Hi there! I built this platform to bridge the gap between raw customer data and actionable business insights. In the real world, data doesn't just sit there; it tells a story. My goal was to build a system that listens to that story and predicts the next chapter.
This isn't just a collection of scripts; it's a production-grade architecture demonstrating how ML models can be deployed as microservices, complete with real-time APIs, interactive dashboards, and automated pipelines.
I implemented three distinct machine learning approaches to tackle different aspects of customer behavior:
-
Customer Lifetime Value (CLV) Forecasting
- Technique: Gradient Boosting (XGBoost)
- Why? CLV data is often non-linear and zero-inflated. XGBoost handles these irregularities beautifully while offering high predictive power.
- Outcome: Predicts exactly how much value a customer brings over their lifespan.
-
Churn Risk Detection
- Technique: Random Forest Classifier
- Why? I needed a robust model that resists overfitting and provides interpretable feature importance (so we know why someone is leaving).
- Outcome: Flags at-risk customers before they leave, enabling proactive retention.
-
Behavioral Segmentation
- Technique: K-Means Clustering
- Why?

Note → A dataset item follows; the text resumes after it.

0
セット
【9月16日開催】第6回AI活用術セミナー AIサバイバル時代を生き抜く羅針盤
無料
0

Unsupervised learning allows us to discover natural groupings in the data without bias.
- Outcome: Identifies 5 distinct personas (e.g., "Loyal Regulars", "High-Value Engaged") for targeted marketing.
I designed this as a modular system to mimic a real-world microservices environment:
graph TD
Data[Raw Data] --> ETL[ETL & Feature Eng.]

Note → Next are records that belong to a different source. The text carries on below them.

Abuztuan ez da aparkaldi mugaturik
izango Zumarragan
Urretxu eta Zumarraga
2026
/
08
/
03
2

ETL --> Models[Model Training Pipeline]
Models --> Registry[Model Registry]
Registry --> API[FastAPI Service]
API --> Dashboard[Plotly Dash UI]
API --> External[External Apps]
- Data Layer: Synthetic data generator that mimics real-world distributions (Pareto principles in spending, etc.).
- ML Layer: Scikit-learn & XGBoost pipelines with automated feature engineering.
- Serving Layer: FastAPI for high-performance, asynchronous inference.
- Presentation Layer: Plotly Dash for interactive, business-intelligence grade visualizations.
# Clone the repo
git clone https://github.com/probablynotnmp/predictive-analytics-platform.git
cd predictive-analytics-platform
# Install dependencies
pip install -r requirements.txtRun the training pipeline to generate data and train the models from scratch:
python src/models/model_trainer.pyYou'll see the training logs as it engineers features and optimizes the models.
Fire up the API and Dashboard:
# Terminal 1: API
uvicorn src.api.main:app --reload --port 8000
# Terminal 2: Dashboard
python src/visualization/dashboard.pyVisit the Dashboard at http://localhost:8050, and Done!
I believe good code documents itself. The API comes with full UI documentation.
Once running, visit: http://localhost:8000/docs
Sample Prediction Request:
POST /predict/comprehensive
{
"age": 28,
"account_type": "Premium",
"tenure_days": 450,
"recency": 5,
"frequency": 4.2,
"monetary": 1200.0,
"email_open_rate": 85.5,
...
}Sample Output:
{
"clv": {
"customer_lifetime_value": 2450.50,
"clv_segment": "Medium Value",
"confidence": "high"
},
"churn": {
"churn_probability": 0.1250,
"churn_prediction": 0,
"risk_category": "Low Risk",
"top_risk_factors": [
"recency",
"frequency",
"monetary"
]
},
"segment": {
"segment_id": 1,
"segment_name": "Loyal Regulars",
"distance_to_center": 1.2345,
"recommended_actions": [
"Send loyalty reward",
"Offer annual plan discount"
]
}
}- Python 3.10: For modern type hinting and performance.
- FastAPI: Chosen over Flask for its native async support and automatic Pydantic validation.
- Plotly Dash: Preferred over Tableau for this project to keep the entire stack Python-native and version-controllable.
- Docker: Containerized for "works on my machine" guarantees.
If I were to take this to production, I would:
- Replace the CSV storage with PostgreSQL or Snowflake.
- Implement MLflow for experiment tracking.
- Add Redis caching for the prediction endpoints to reduce latency.